At the Guilford Street picket line in central London on Thursday, strikers said they were angry about pay, conditions and that the Labour-run council hasn’t taken them back in-house.

“NSL gets more than £30 an hour from the council to pay us and for expenses,” striker Julie explained. “We get £12.70—the rest goes straight to NSL. “I’m a Camden resident and that’s where my council tax is going.

“The mayor said all public services should be brought back in-house back in 2018, yet Camden renewed its contract with NSL. It’s not saving money either, and other traffic wardens like in Hackney are in-house. We work around 47.5 hours a week.

“In-house workers work 36 hours, and are paid more than us. We only get 20 days holiday and we’re not paid for the first three days of sick pay.

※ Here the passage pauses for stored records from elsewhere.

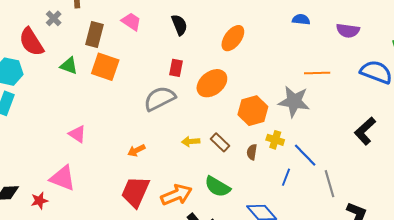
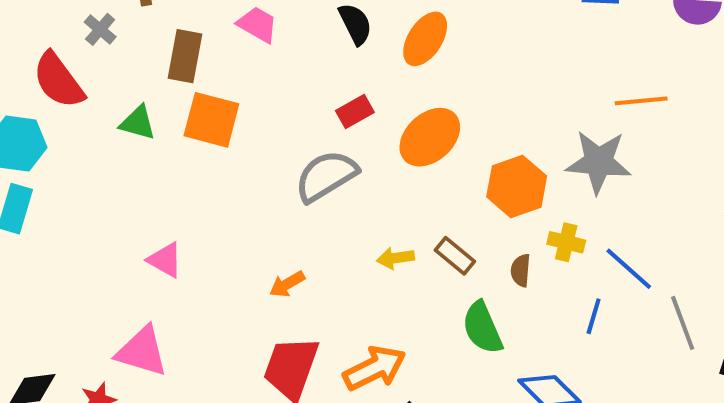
orange ellipse: (233, 38) -> (425, 39), moved
red rectangle: (176, 68) -> (355, 111), turned 54
green semicircle: (217, 187) -> (482, 328), moved, turned 40

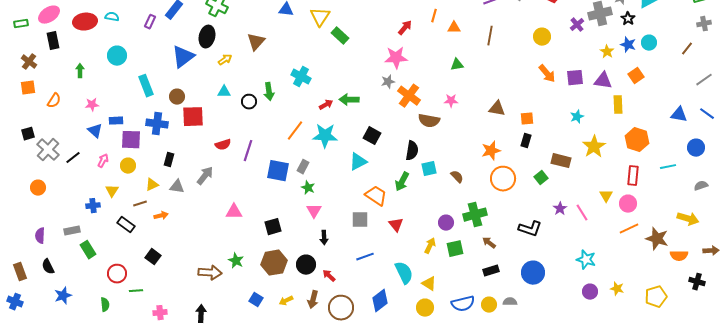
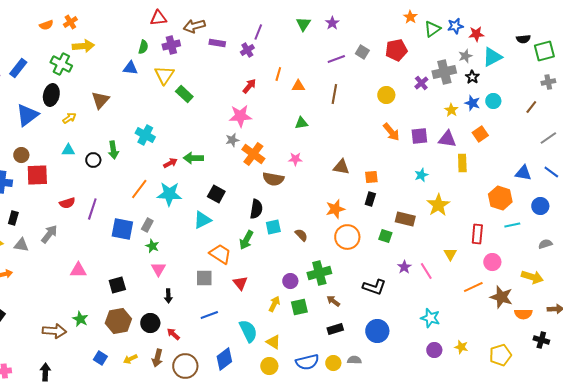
orange hexagon: (637, 140) -> (500, 198), moved
green square: (541, 178) -> (385, 236), turned -32
pink circle: (628, 204) -> (492, 262), moved

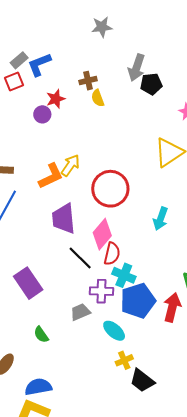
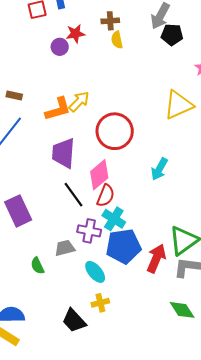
green semicircle: (41, 335) -> (37, 266), moved
black trapezoid: (142, 381) -> (74, 321), moved

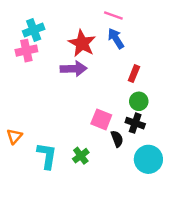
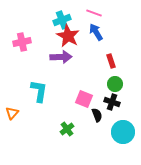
cyan cross: (34, 30) -> (62, 20), moved
red rectangle: (134, 74) -> (111, 61), turned -40
cyan L-shape: (47, 156) -> (39, 91), moved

“Council workers get 25 days and proper sick pay. The council has said nothing to us, we haven’t seen them at all. It’s losing money but still paying NSL. As far as I’m concerned, we work for the council, but they don’t care about us. We’re just ants to them.”

Julie is worried about her pension too. “In-house we’d get a government pension, but here we get workplace pensions,” she said. “It’s pitiful. All I have in there at the moment is a few month’s wages. I’m going to have to keep working past retirement to survive and hopefully afford lunch every day.

“People work 8am-7pm for six or seven days a week if they can, or even starting at 7am. We don’t get paid extra for overtime. We get £15 extra a day if we come in on rest days. And all we’ve had is a pitiful three year offer.”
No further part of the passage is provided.